* Exercise directions: Look through the material below, count the lines containing the word "eine", and state only the count.

* Records to process:
===============

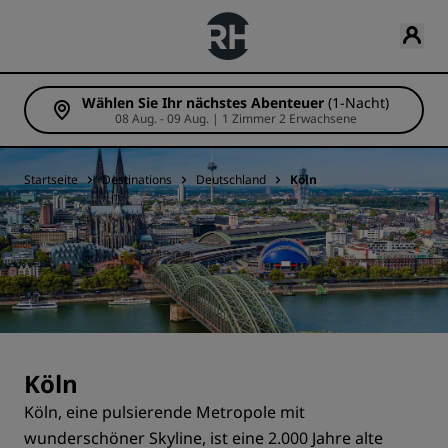
Wählen Sie Ihr nächstes Abenteuer
(1-Nacht)
08 Aug. - 09 Aug. | 1 Zimmer 2 Erwachsene
Startseite
Destinations
Deutschland
Köln
Köln
Köln, eine pulsierende Metropole mit
wunderschöner Skyline, ist eine 2.000 Jahre alte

===============

* Solution for this task: 2